Power Procurement Strategies thought leadership article
We need to build 5x the amount of transmission infrastructure in the next seven years than has been built in the last 30.

Leah Holmes
Associate, Smart Energy and Sustainability

By now, most of us are aware of the UK’s net zero emissions by 2050 target. It’s tattooed into our consciousness as a nation.

As consumers, we’re trying to develop more sustainable habits. Across the built environment we’re finding ways to build greener and designing with long-term, climate resilient communities in mind. And, in parallel to this, our government is focusing on building a secure, home-grown energy sector that reduces reliance on fossil fuels and our exposure to volatile global wholesale energy prices.

Sounds like we’re on the right track. Well, no, not really. At this point, there isn’t a comprehensive power grid delivery plan to back up those ambitions. Which means there’s every chance the government will fail to hit its targets.

No power grid plan, no net zero

The government has set an ambition for all UK electricity to be generated using clean sources, a classification which now includes nuclear, by 2035.
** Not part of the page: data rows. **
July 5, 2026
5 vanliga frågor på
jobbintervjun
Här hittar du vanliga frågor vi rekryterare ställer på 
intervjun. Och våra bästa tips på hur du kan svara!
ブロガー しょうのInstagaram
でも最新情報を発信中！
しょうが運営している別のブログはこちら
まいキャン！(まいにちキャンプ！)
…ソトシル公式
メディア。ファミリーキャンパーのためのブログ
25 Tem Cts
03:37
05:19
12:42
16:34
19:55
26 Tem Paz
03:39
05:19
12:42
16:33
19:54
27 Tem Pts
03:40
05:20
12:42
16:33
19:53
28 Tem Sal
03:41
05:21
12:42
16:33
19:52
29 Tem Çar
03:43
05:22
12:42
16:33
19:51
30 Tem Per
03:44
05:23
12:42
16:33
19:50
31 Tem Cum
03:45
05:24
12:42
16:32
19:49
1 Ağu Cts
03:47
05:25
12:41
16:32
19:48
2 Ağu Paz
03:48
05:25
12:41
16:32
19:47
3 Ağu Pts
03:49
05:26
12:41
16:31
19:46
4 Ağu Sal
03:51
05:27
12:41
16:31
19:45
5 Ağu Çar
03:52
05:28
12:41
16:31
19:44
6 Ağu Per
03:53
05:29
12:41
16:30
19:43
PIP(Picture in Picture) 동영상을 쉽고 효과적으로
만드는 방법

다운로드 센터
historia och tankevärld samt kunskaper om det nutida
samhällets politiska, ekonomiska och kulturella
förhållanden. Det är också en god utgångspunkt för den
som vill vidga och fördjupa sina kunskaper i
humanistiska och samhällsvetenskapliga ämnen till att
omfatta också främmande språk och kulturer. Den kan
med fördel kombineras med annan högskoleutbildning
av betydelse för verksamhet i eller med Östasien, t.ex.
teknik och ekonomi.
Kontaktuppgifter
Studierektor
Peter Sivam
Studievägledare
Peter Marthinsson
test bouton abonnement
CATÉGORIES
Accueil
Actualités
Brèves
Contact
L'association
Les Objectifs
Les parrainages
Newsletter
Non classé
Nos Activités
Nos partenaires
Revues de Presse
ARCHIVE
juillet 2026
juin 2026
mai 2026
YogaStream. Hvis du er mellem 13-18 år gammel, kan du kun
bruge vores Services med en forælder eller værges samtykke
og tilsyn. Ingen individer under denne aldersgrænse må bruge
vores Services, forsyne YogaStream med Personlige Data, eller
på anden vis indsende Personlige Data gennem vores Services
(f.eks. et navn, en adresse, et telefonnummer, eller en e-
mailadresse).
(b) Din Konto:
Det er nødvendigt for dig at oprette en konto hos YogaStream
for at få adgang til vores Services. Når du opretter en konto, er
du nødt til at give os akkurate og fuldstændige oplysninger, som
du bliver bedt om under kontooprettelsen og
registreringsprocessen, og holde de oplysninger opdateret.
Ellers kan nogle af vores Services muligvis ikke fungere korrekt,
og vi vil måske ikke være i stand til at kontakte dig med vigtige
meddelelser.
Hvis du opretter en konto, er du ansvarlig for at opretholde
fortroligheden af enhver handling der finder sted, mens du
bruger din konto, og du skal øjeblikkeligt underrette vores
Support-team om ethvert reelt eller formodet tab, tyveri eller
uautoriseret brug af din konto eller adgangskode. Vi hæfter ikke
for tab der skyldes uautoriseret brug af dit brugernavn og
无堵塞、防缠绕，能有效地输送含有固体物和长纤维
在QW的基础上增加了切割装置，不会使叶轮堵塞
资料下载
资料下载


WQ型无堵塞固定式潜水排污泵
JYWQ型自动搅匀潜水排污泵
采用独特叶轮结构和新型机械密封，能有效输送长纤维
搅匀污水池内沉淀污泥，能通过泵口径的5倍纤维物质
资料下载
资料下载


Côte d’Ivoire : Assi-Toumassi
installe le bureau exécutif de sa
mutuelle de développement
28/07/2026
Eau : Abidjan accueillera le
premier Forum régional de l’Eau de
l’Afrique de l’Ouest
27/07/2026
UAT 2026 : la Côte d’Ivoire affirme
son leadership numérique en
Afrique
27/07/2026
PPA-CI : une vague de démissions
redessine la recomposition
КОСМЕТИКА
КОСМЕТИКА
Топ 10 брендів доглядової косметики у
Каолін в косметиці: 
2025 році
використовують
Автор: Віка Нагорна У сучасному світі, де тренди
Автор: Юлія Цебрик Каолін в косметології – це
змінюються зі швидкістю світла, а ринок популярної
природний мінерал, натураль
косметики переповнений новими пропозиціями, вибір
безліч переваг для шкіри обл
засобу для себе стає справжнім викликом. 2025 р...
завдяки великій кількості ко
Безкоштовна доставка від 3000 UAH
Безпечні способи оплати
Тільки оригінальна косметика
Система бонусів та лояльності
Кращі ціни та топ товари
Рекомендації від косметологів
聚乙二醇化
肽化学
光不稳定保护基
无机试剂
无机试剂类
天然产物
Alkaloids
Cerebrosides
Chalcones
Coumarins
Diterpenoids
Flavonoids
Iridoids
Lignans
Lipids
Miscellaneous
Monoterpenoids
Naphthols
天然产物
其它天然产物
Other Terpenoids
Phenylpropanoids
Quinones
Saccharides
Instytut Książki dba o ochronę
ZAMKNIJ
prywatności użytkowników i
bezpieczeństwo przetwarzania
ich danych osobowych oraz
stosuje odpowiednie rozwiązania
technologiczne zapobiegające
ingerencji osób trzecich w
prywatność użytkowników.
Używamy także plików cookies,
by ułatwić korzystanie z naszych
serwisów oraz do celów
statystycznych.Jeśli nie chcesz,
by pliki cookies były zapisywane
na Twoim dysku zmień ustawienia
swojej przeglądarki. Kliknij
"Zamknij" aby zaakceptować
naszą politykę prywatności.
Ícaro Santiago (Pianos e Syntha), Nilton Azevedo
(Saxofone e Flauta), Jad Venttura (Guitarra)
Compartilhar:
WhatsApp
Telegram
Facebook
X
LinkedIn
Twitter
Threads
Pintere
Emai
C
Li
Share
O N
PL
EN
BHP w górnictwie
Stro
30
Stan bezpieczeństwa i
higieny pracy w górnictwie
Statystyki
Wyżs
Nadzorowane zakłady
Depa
Greenhouse gas emissions from UK power generation have fallen considerably over the last three decades but around 40 per cent of the nation’s electricity still comes from natural gas, a polluting fossil fuel.

Meeting our 2035 target is therefore going to require a rapid expansion of wind, solar and nuclear power during the next decade.

You might think the greatest challenge is building the generating assets —but, in fact, network capacity keeping pace with electricity generation is proving just as difficult. It’s becoming clearer by the day that rapid investment in the grid is something we desperately need.

How can we create energy equity, security and sustainability?

It’s a multi-billion-pound question. One that there’s no easy answer for. But one thing’s for certain, the ‘energy trilemma’ is the top priority.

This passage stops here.